GWU is right in the heart of DC and in case you didn't realize, that is the Lincoln Memorial in the background. That means these girls are walking around the National Mall with their rifles. Oh the humanity. It must have been a bloodbath that day.
I tried to dig up some more information about the GWU women's rifle team.
Here is another photo I dug up of the girls in 1929 after they had won the first national rifle championship:
This is feminism in action, long before Title IX or anyone thought of an ERA. The gals are still parading armed on the National Mall. Imagine how the law would respond today by this harmless assemblage of all American girls in DC? Probably with less consideration than even a senator's aide receives.

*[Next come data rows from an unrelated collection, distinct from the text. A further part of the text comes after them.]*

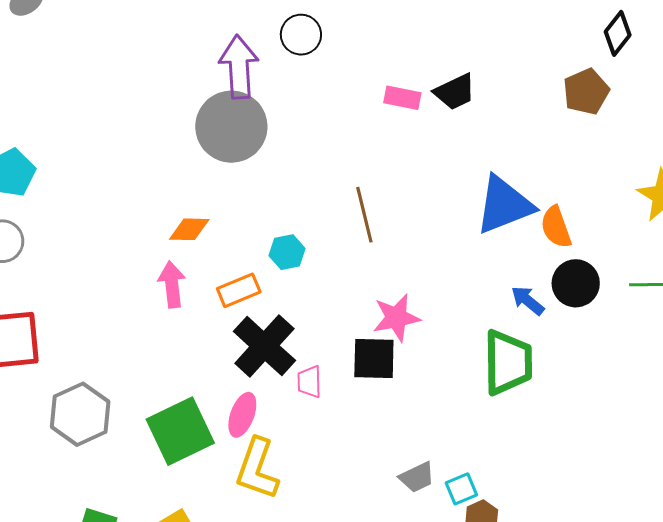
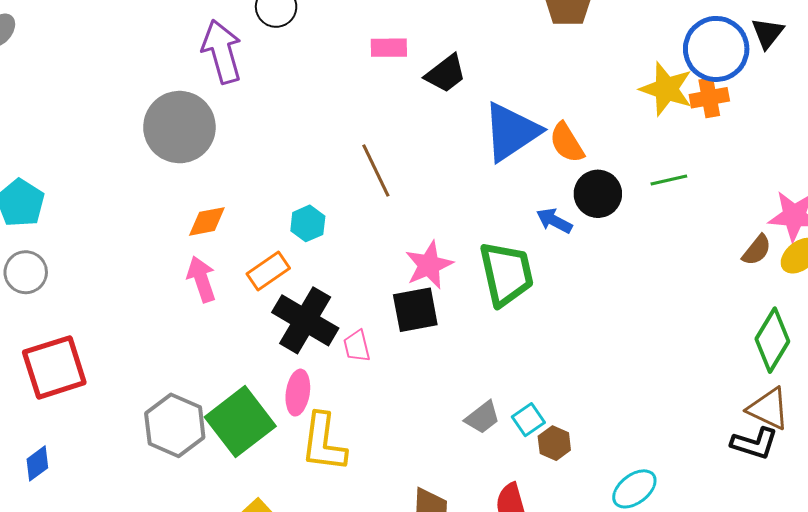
black trapezoid: (455, 92) -> (446, 74), moved
gray circle: (231, 127) -> (179, 127), moved
green trapezoid: (508, 362) -> (506, 274), moved
gray hexagon: (80, 414) -> (175, 425), moved

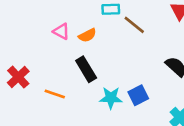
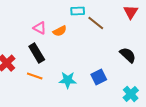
black rectangle: (86, 69) -> (37, 53), moved
cyan star: (111, 98) -> (68, 80), moved

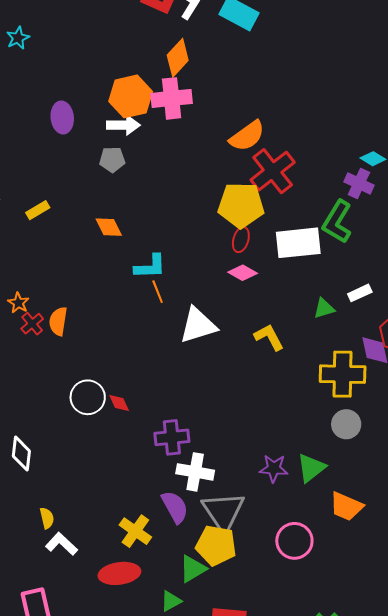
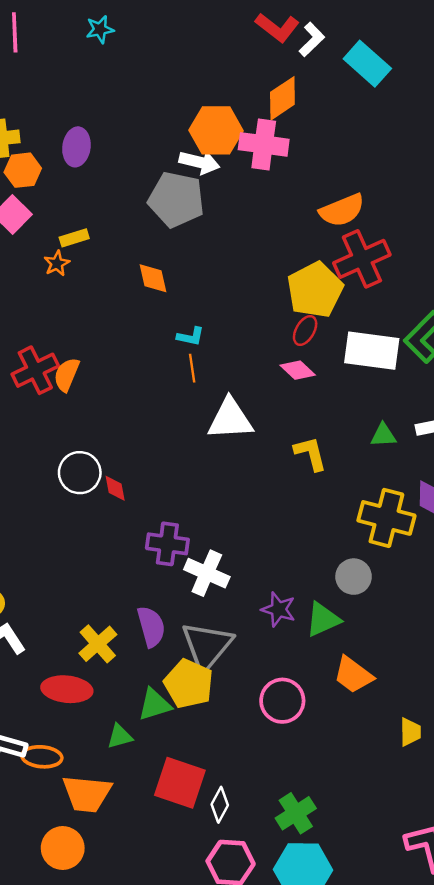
purple ellipse: (62, 118) -> (76, 147), moved
gray pentagon: (112, 160) -> (176, 200), size x1.8
yellow pentagon: (241, 205) -> (315, 290), turned 30
cyan L-shape: (150, 267) -> (191, 336), size x0.7
orange star: (18, 303) -> (57, 263), moved
red cross: (32, 324) -> (35, 370), size x1.6
gray circle: (346, 424) -> (354, 577), moved
white cross: (195, 472) -> (207, 573), moved

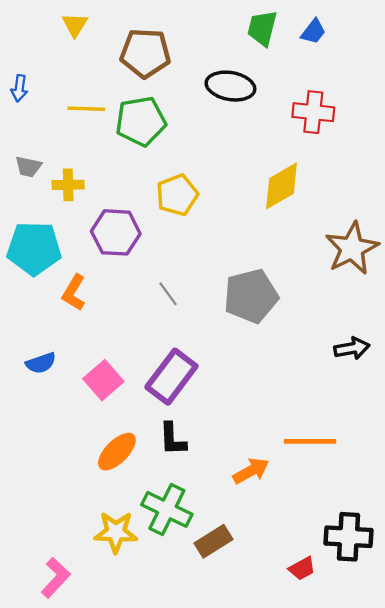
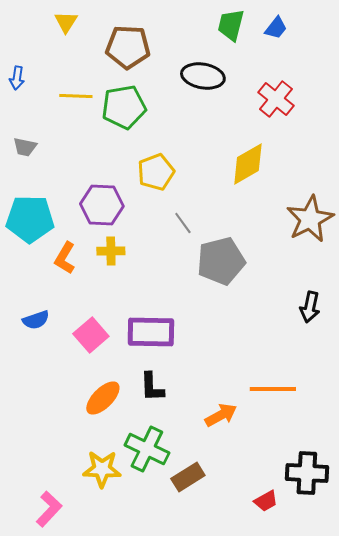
red cross: (313, 112) -> (276, 99), turned 33
yellow cross: (68, 185) -> (111, 251), moved
gray line: (168, 294) -> (183, 223), moved
black arrow: (352, 348) -> (310, 307), turned 112
purple rectangle: (171, 377) -> (151, 332), turned 54

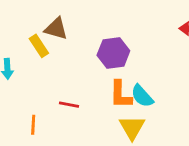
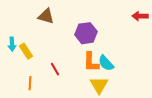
yellow rectangle: (39, 46) -> (26, 51), moved
red line: (69, 105) -> (55, 69), turned 48

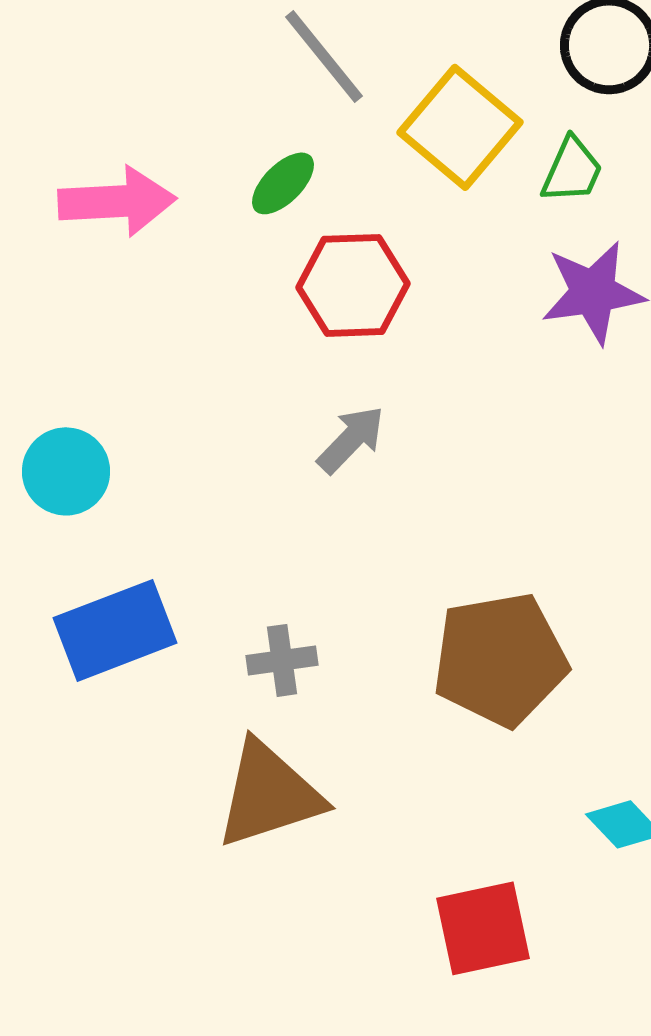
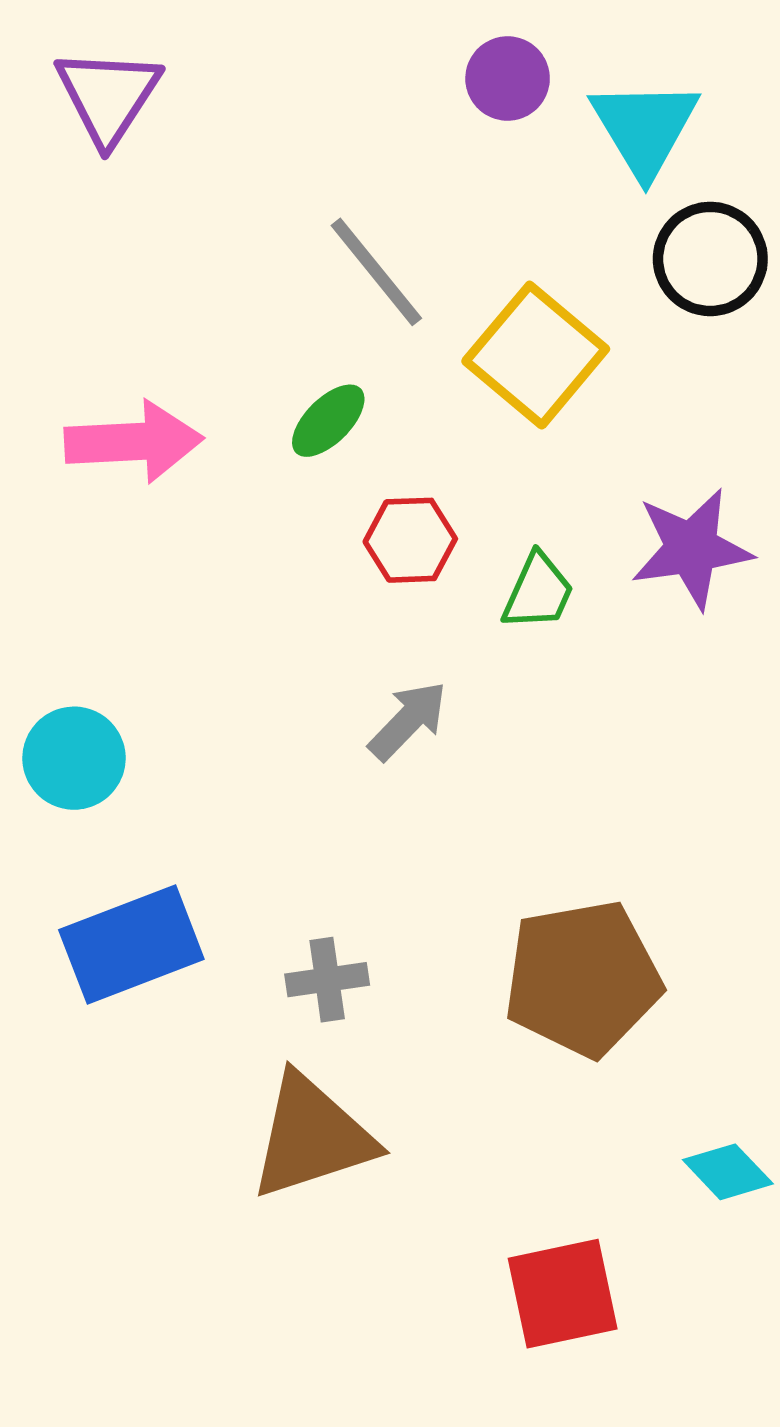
green trapezoid: (572, 170) -> (538, 592), moved
red hexagon: (353, 285) -> (410, 540), size x0.7

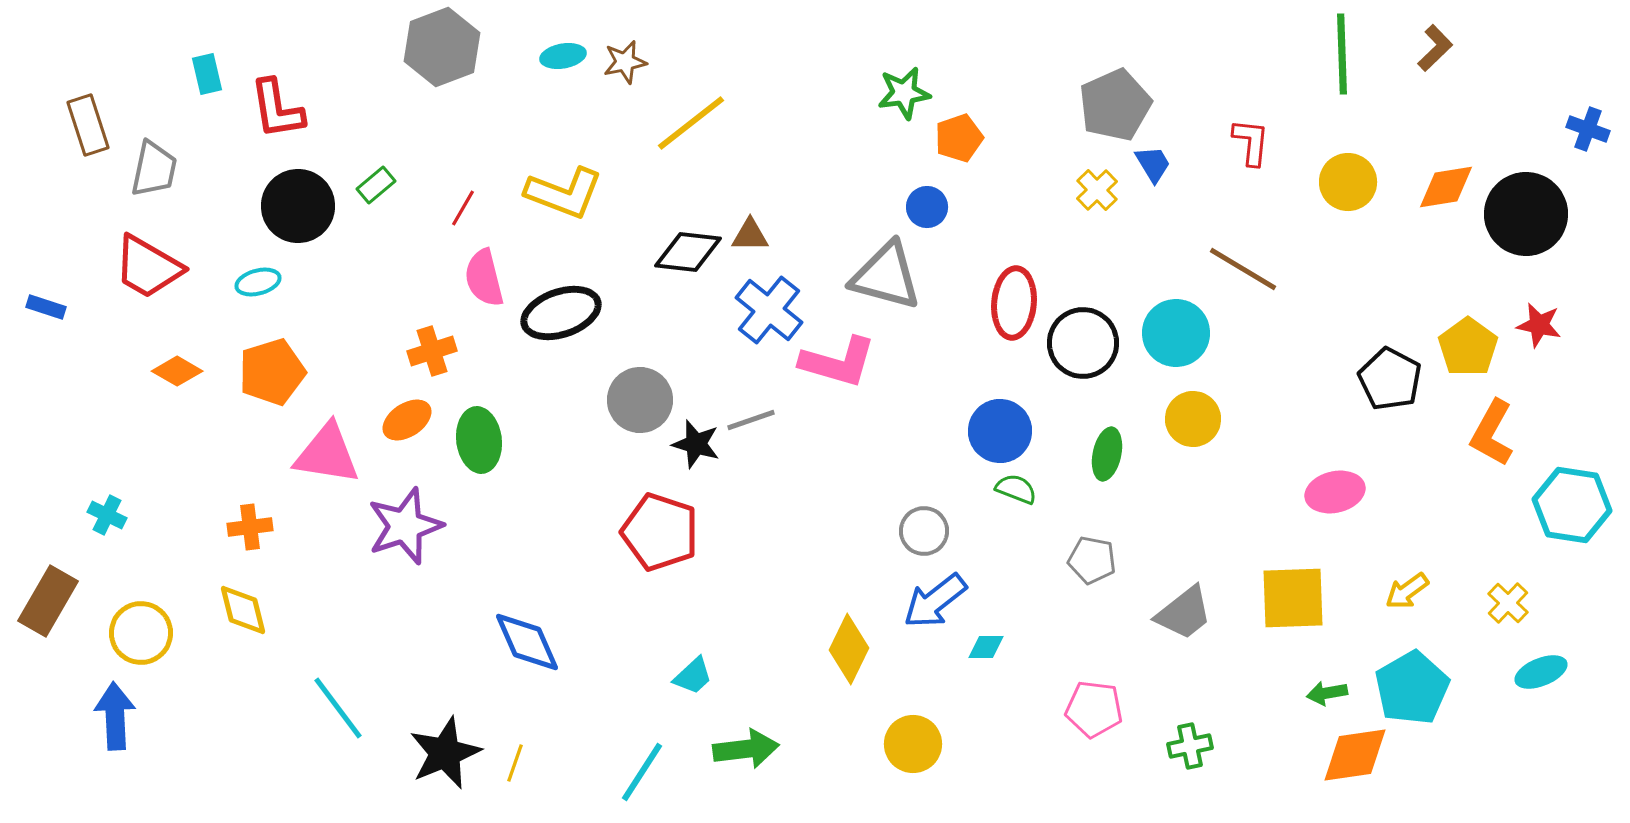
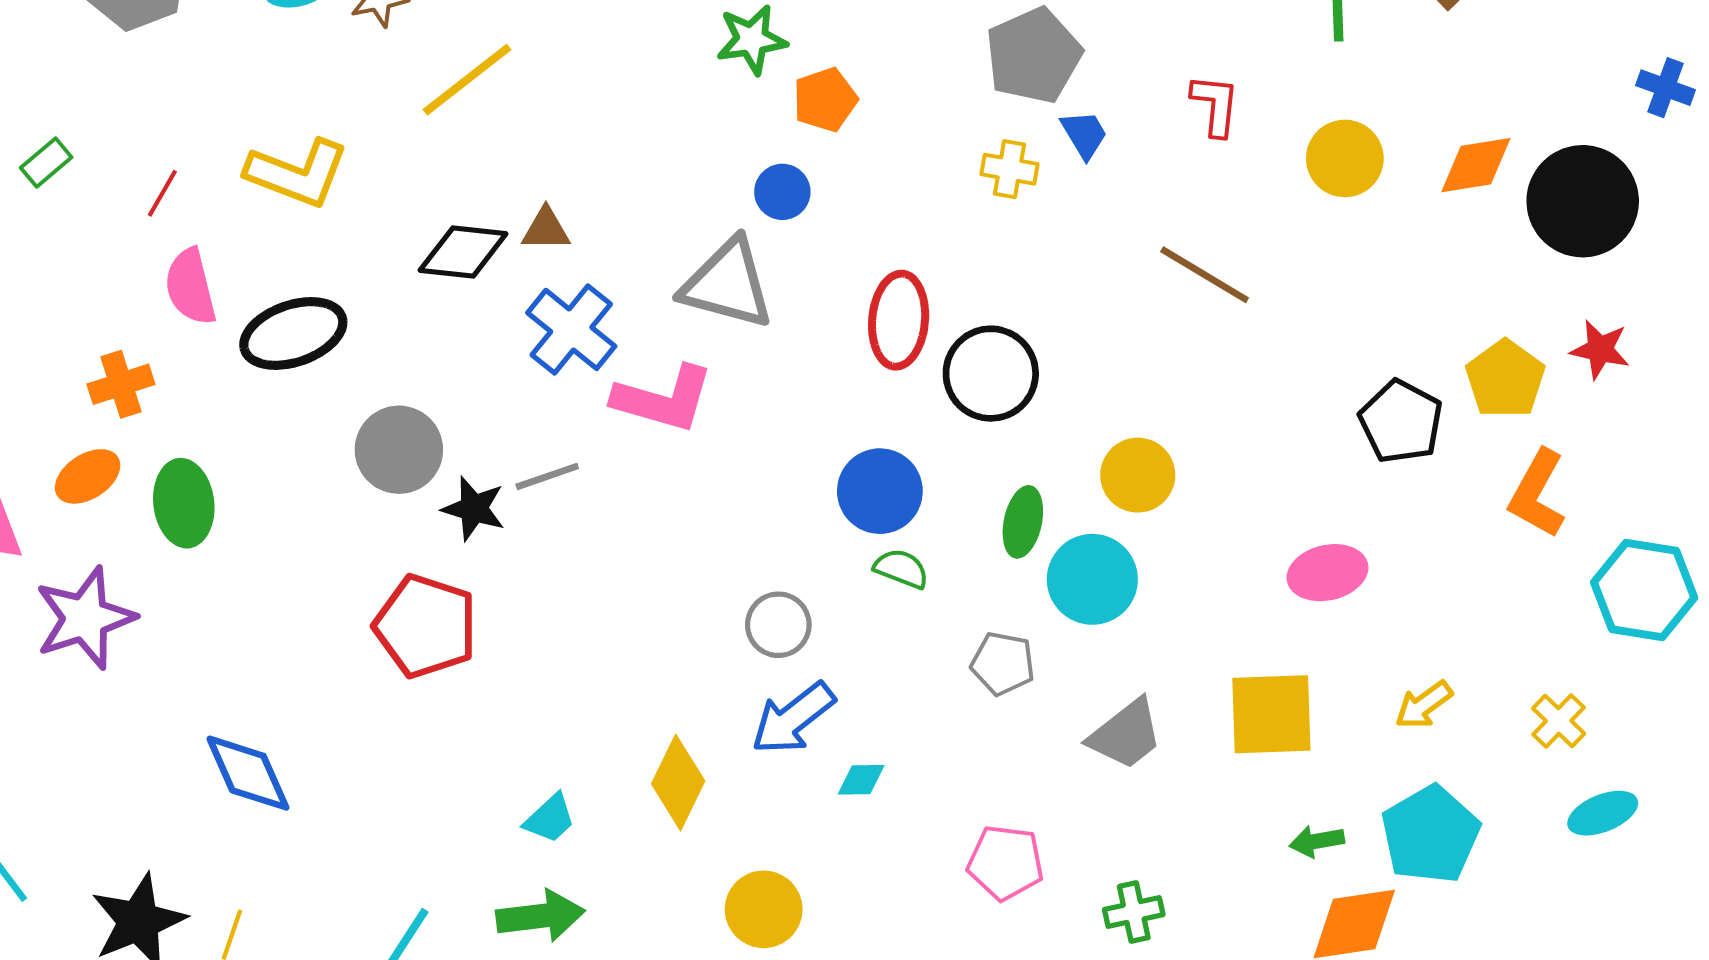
yellow cross: (1097, 190) -> (1009, 169), turned -36
cyan circle: (1176, 333) -> (1092, 579), moved
cyan trapezoid: (693, 676) -> (550, 818), moved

GWU has apparently long done away with its marksmanship programs but I can't find an exact date. Even though they several times held the national championship, GWU has refused to recognize any of these scholar-athletes in their hall of fame. Not even for a distinguished alumni such as Walter Stokes who was a champion marksman at the national, world, and olympic level and coach of the national champion women's team.
Here is a picture of Stokes in 1924, the same year he took a gold and a bronze at the Summer Olympics in Paris.
This post started by being about DC gun control but I'm going to end it by saying that I'm going to nominate Walter Stokes to for the GWU Athletic Hall of Fame. They say that nominations may be made by "friends of the university" so I'll give it a shot.